Will PPP loans get congressional oversight? Maybe. Last week, Treasury Secretary Steven Mnuchin told the Senate Small Business and Entrepreneurship Committee that he would not disclose the names and dollar amounts of specific Paycheck Protection Program loans. Faced with strong congressional pushback, Mnuchin yesterday tweeted that he will discuss ways to establish bipartisan oversight that protects business information.
The employee retention tax credit is a flop, so far. The CARES Act also included an employee retention tax credit, but Politico’s Brian Faler reports that just a handful of businesses are claiming the tax break. The problems: complex qualifying rules, a limit of 50 percent of wages up to only $10,000 per employee, and a bar on taking the credit for firms that received PPP money. Lawmakers are looking to expand the program in the next relief bill.
Will the Senate try to expand tax breaks for charitable deductions? The Wall Street Journal takes a deeper look (paywall) at a plan from Sens. Jim Lankford (R-OK) and Jeanne Shaheen (D-NH). They’d expand a temporary CARES Act provision that lets taxpayers deduct charitable donations even if they don’t itemize their deductions. They’d allow non-itemizers to deduct up to one-third the standard deduction, or as much as $4,133 for individuals and $8,267 for married couples. They’d like the Senate to include the measure in its next coronavirus relief bill in July. The senators say the expanded deduction would boost the incentive to give to charities, which have been hard-hit by the COVID-19 recession.

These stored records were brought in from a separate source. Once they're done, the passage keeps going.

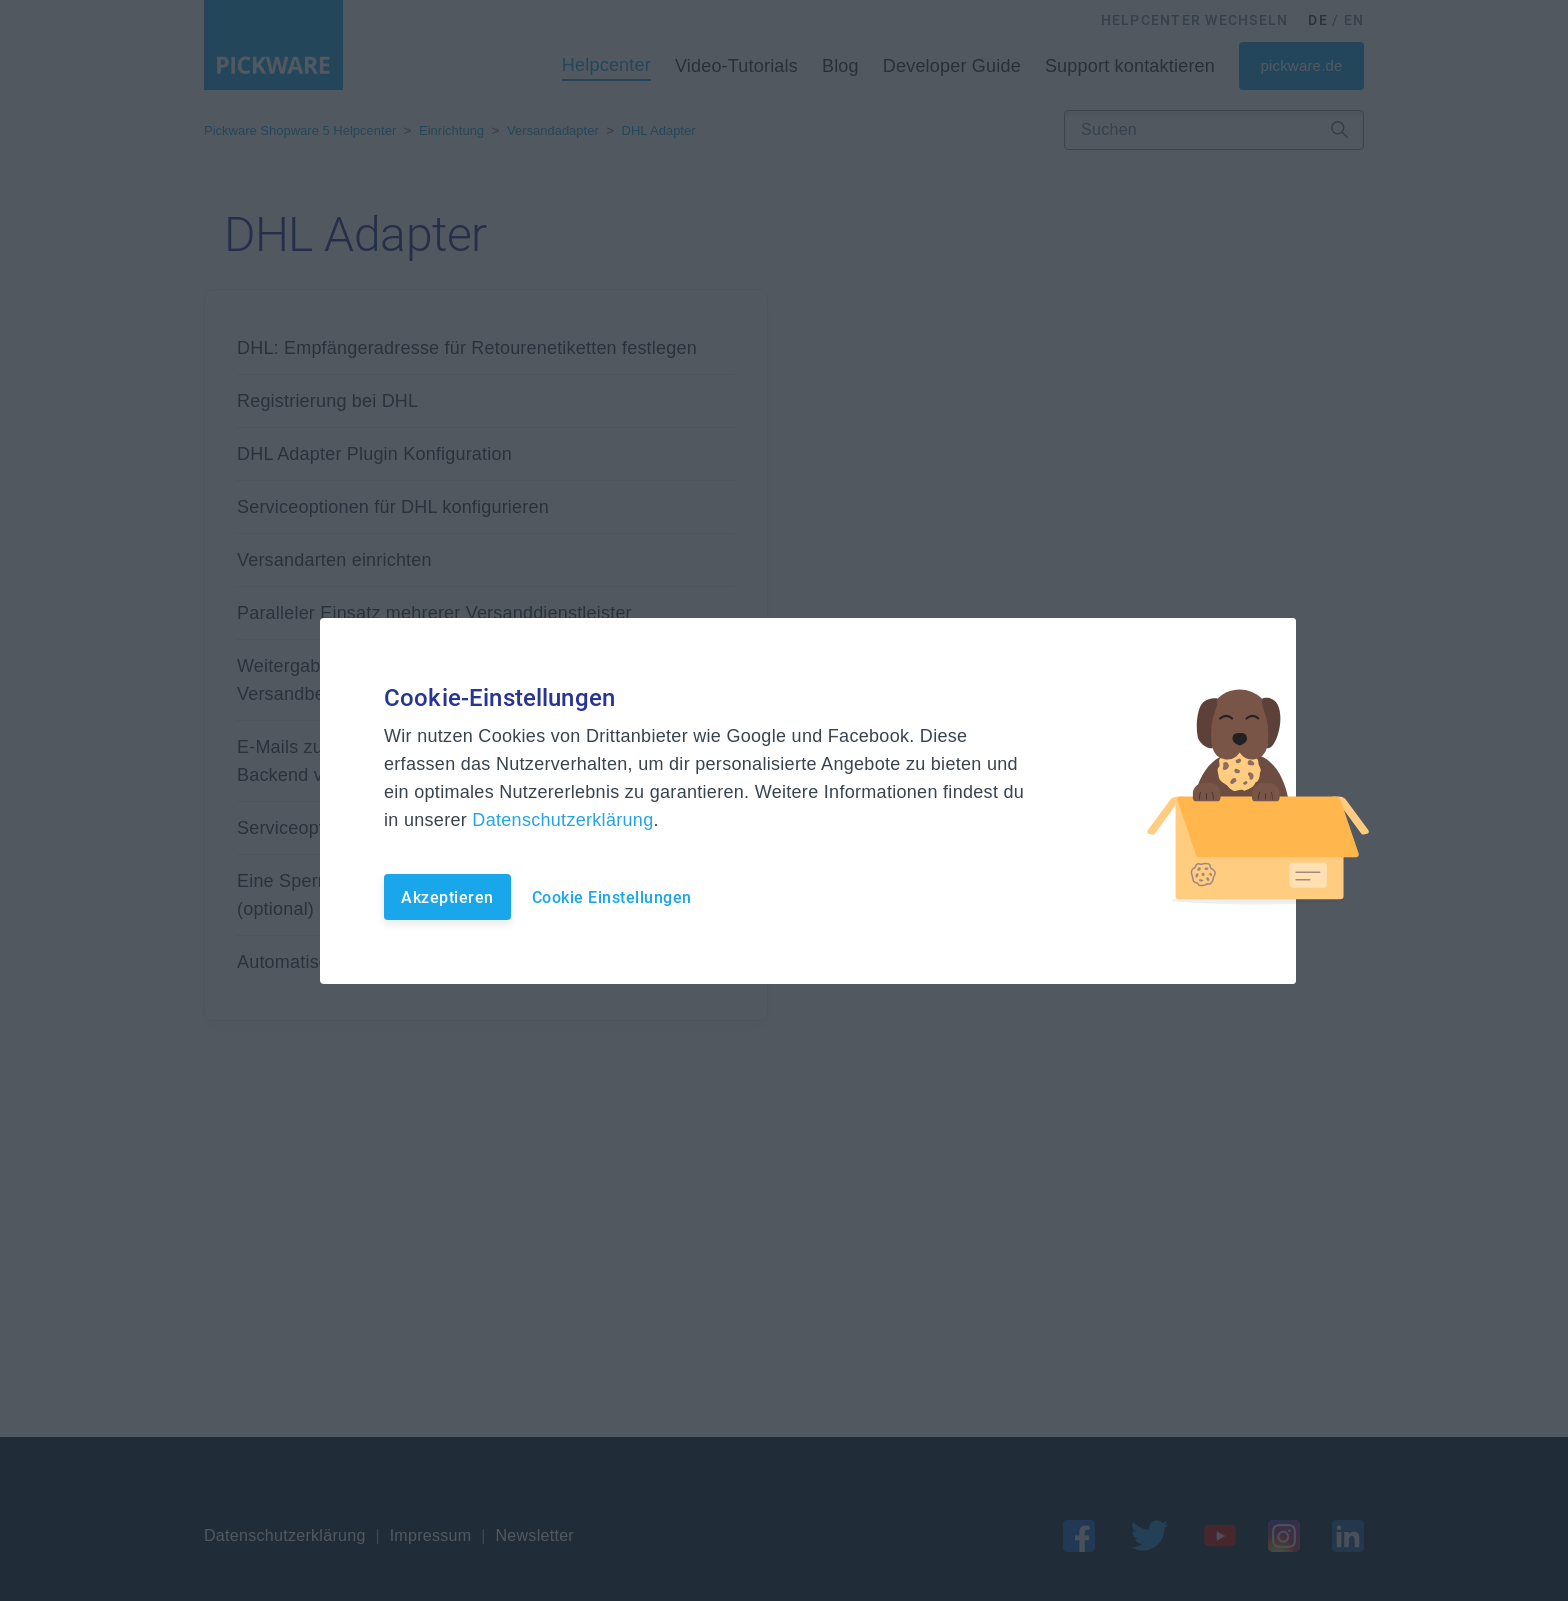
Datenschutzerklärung (562, 820)
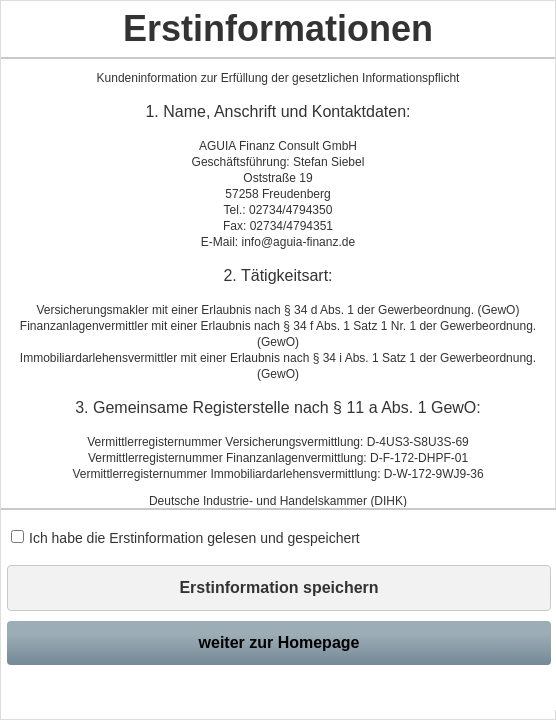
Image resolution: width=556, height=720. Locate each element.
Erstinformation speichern (278, 587)
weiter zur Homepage (279, 642)
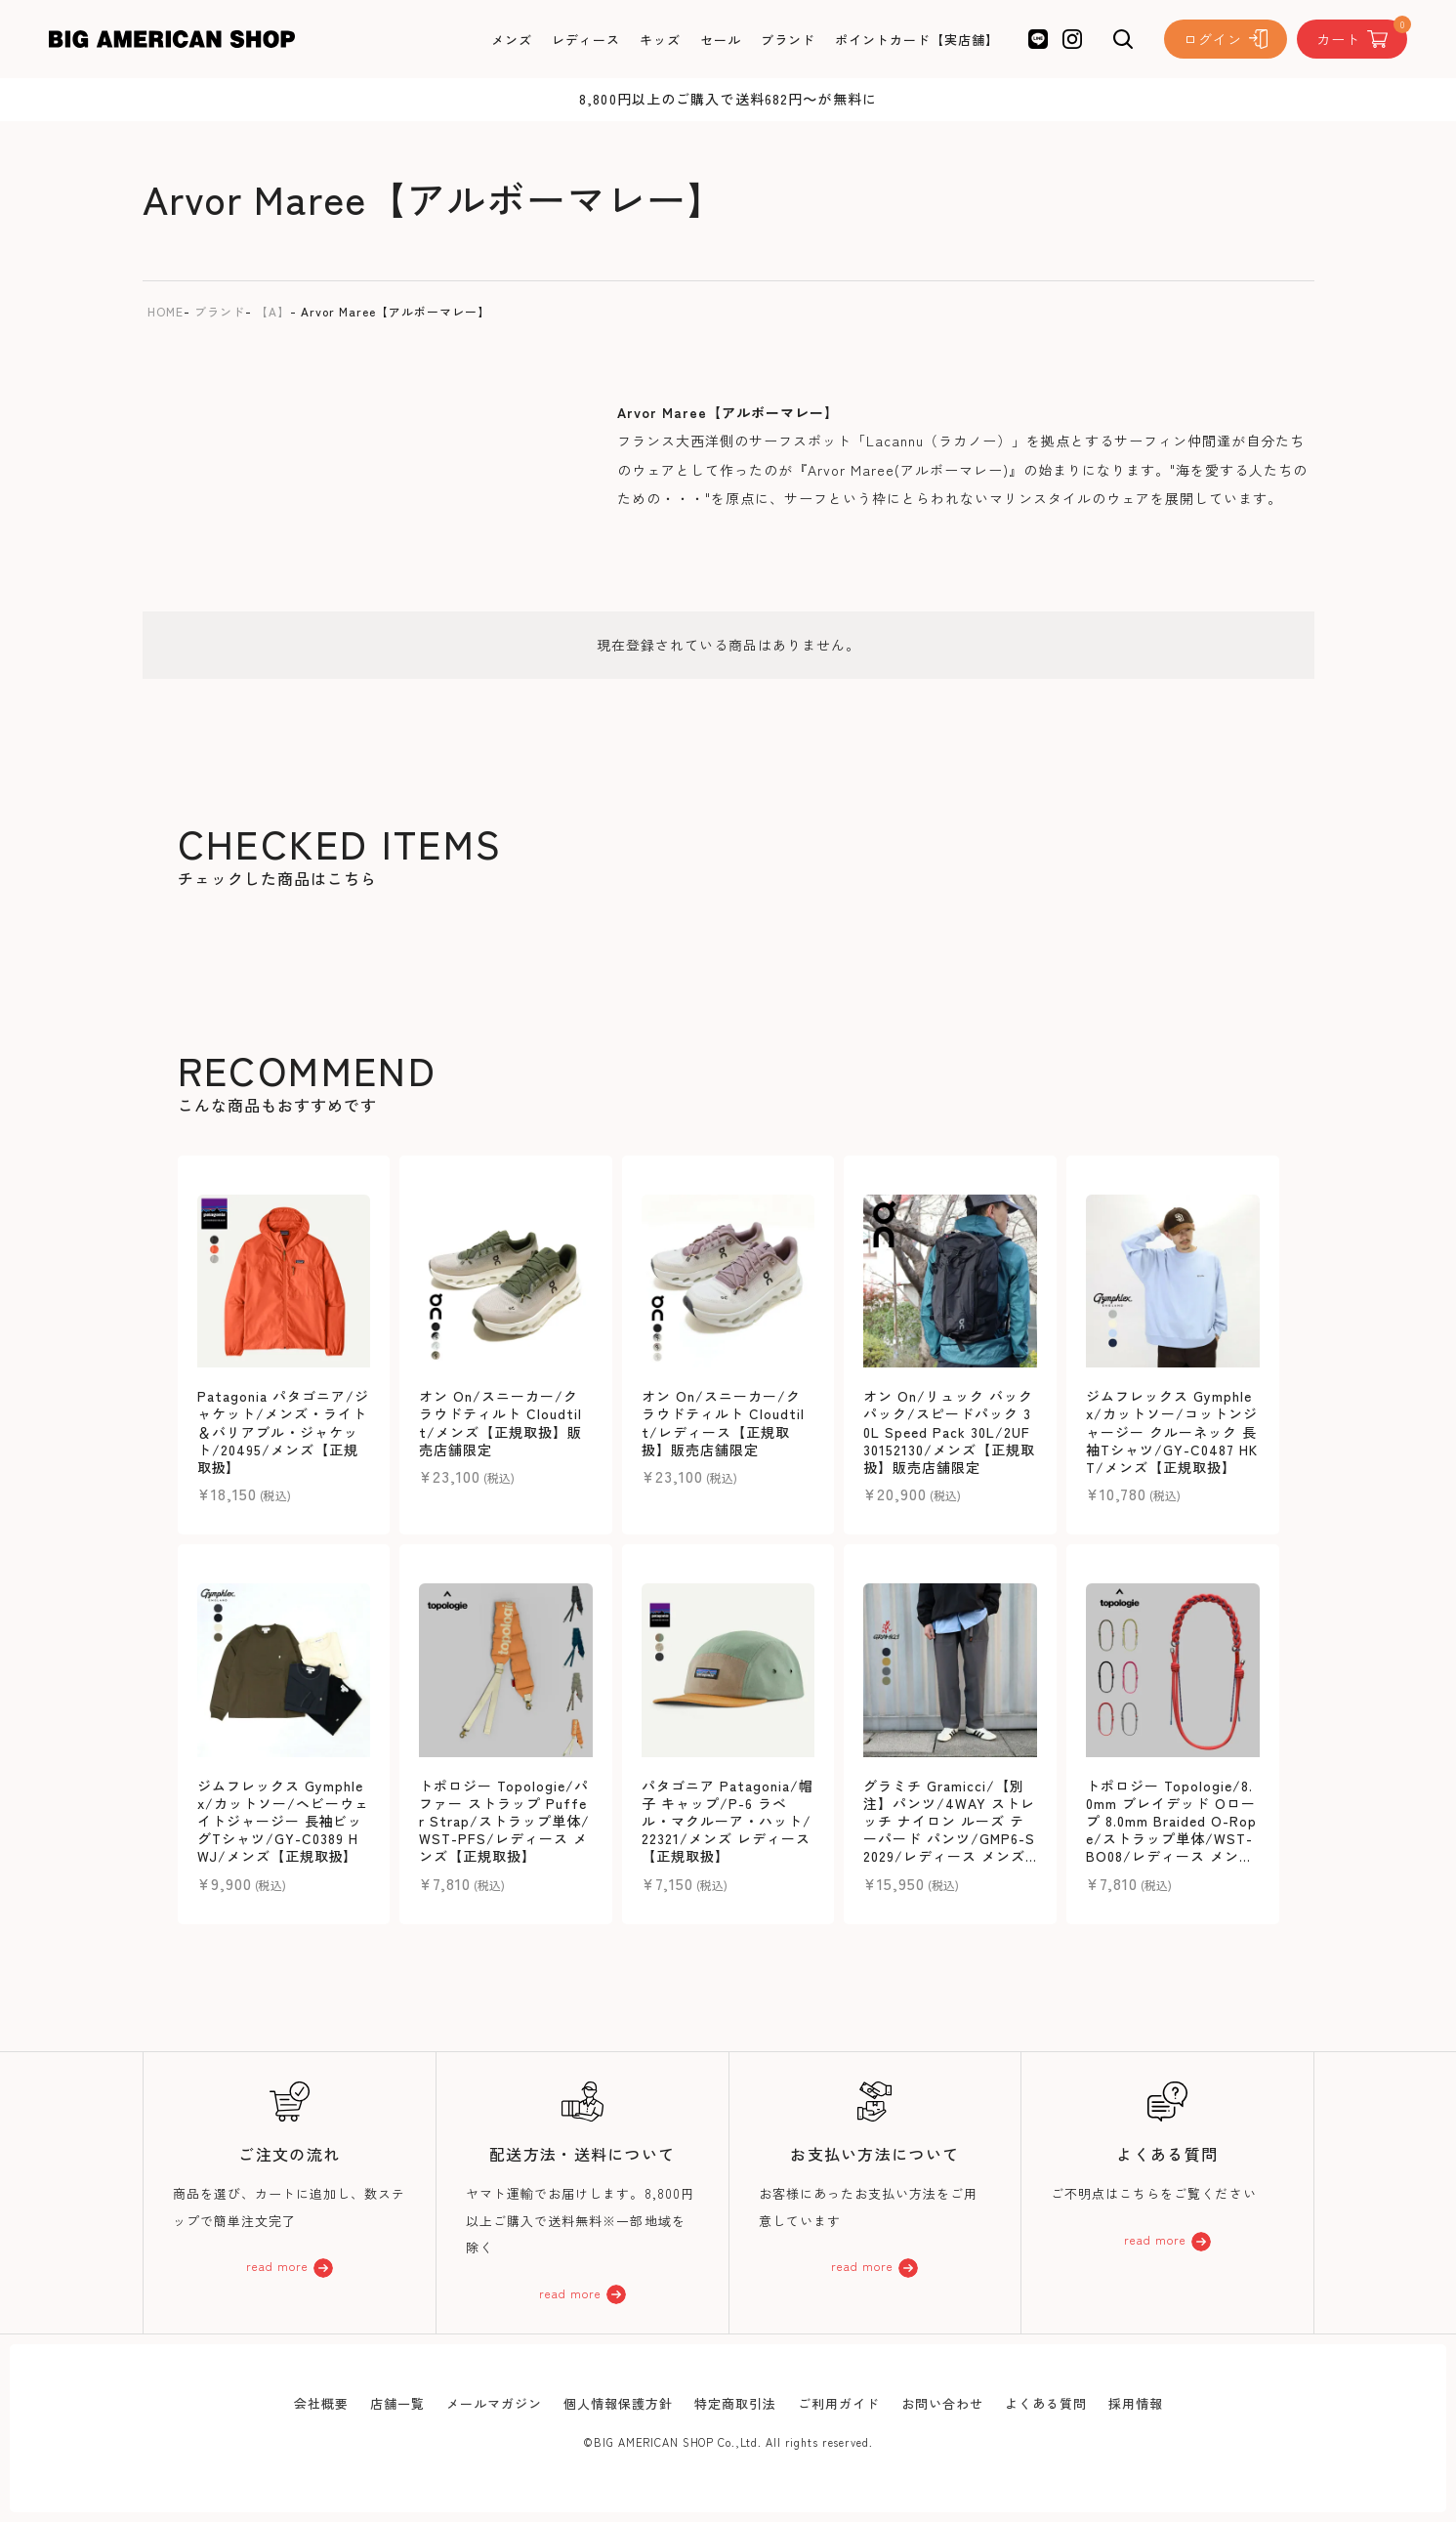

A “giant drug trafficker” wants to change the tax law. The cannabis company Harborside, Inc., plans to challenge the US Tax Court’s conclusion that the company is a “giant drug trafficker, unentitled to the usual deductions that legitimate businesses can claim.” Section 280E of the Internal Revenue Code prevents any company that sells Schedule 1 or 2 controlled substances from deducting ordinary business expenses from their income tax. But Harborside’s attorneys argue that the law violates the 16th Amendment by taxing more than income. Oral arguments on the case may begin next year.